In the beginning of modeling a character using box modeling, I have to set some background images on 3 different views (front, side, back) as reference. I have done that but I am facing a problem that prevents me from following the process properly.

What happens is, although the images have the same height (I mean the original files have the same height) when I put them into Blender the front and side view appear different. I scale both images to 1.000 and set the same Y offset so I can change between views and model, but the image on the side view appears “taller” than the other one. Naturally this means that the mesh I’m creating ends up on a different place so I can’t model correctly.

To make things more clear I am posting two images, one describing the problem from within Blender and another from Photoshop just to show that the images indeed have the same dimensions.



Thanks in advance and have a happy new year.

The image in front view is scaled to 0.86 and not 1

If you check the “Size” property, it’s set on 1.000 for both views. 0.86 is the Y offset.

Thanks for the reply.

I suspect the side image used in the tutorial is not the exact one supplied (in the tutorial the image file looks wider). All background images are loaded so they are 10 blender units wide (with a scale value of 5). If the image widths are different then the heights will be different when loaded into blender even if the image pixel heights are the same. Look at the image pixel widths and scale one accordingly in the background image settings to get the same height in blender

If the image widths are different then the heights will be different when loaded into blender even if the image pixel heights are the same.

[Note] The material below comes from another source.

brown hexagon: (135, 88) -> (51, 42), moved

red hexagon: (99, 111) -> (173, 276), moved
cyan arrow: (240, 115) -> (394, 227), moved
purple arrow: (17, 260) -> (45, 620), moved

Ah so that’s the reason i often observed this frankly bad Blender behaviour in 2.4x, 2.5x and now 2.6x
Just tested with 2 images that have the same height, but not the same width :


Horrible, really horrible, if this is not a bug and is working as designed, and as the resizing through the Background Image menu is lacking of precision, because you’ll do it “by eye”, it’s frankly bad.

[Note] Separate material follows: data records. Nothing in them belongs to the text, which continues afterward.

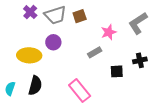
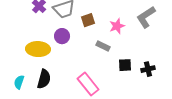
brown square: (80, 16) -> (88, 20), moved
gray rectangle: (95, 52) -> (103, 46), turned 56
black cross: (140, 60) -> (148, 69), moved

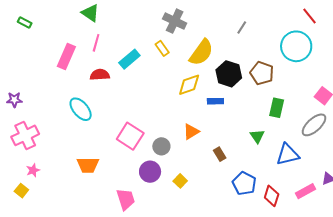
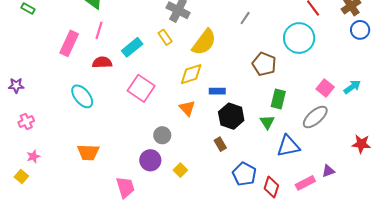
black hexagon: (229, 74) -> (231, 116), moved
orange triangle: (191, 132) -> (187, 108), moved, turned -42
pink cross: (25, 135) -> (26, 121), size x0.6
pink square: (130, 136) -> (141, 88), moved
green triangle: (257, 136) -> (267, 122), moved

Will have to remember this for when i’ll use picture that are using the same height but different width, will have to rework them so every reference picture have exactly same height -and- width before having Blender screwing up with their display.

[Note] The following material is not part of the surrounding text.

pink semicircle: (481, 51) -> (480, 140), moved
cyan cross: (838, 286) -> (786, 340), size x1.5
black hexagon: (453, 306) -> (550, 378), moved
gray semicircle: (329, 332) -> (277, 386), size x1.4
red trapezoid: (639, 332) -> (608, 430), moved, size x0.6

Just set the size of the image in proportion to the width you want: if one image is 1024 pixels wide and 512 high, and the other is 256 wide and 512 high, and you want them the same height, then set the size of the second one to one quarter the size of the first one.

Best wishes,
Matthew

The problem is not that, the 2 images in the screenshot have the -same- height (in the example 691 pixels width x 533 height while the other picture is 349 width x 533 height ), Blender should display those picture in that silly out of proportion way.

The only practical solutions i see to keep precision (as the Background Image “eye jdugement” resize is not really good when you need it) are :

-Do not use Background Image but use Import Image as Plane, as at least unlike what the Background Images does, the planes will be correctly scaled to each other in that case :
http://i.imgur.com/gmYpKs.jpg

-Use GIMP or similar to create a new picture that would have the same height as both, and for the width use the width of the larger picture, then inside paste the other picture (the one with the same height but thiner width) and then both picture having the same exact width and height, Background Image will work without screwing up the scaling.
http://i.imgur.com/Knwtg.jpg

But you shouldn’t need to work those extra steps, i don’t think Blender should screw up your Background Image scaling if the pictures used are of different width. Hopefully something that will be corrected one day.

So set the size of the second one to be 349/691 the size of the first one (e.g. set the first one to a size of 0.691 and the second to 0.349); the heights will then match. In effect, where it says ‘Size’ in the background image settings, it really means ‘Width’.

Best wishes,
Matthew

That’s what I did, opened a blank canvas with the dimensions of the wider image and pasted the other one in there. They look the same now in Blender too.

It was a bit unexpected behaviour. Anyway, thanks for the replies.

Thank you, it works , i’ll put a note to myself about this somewhere so i can remember.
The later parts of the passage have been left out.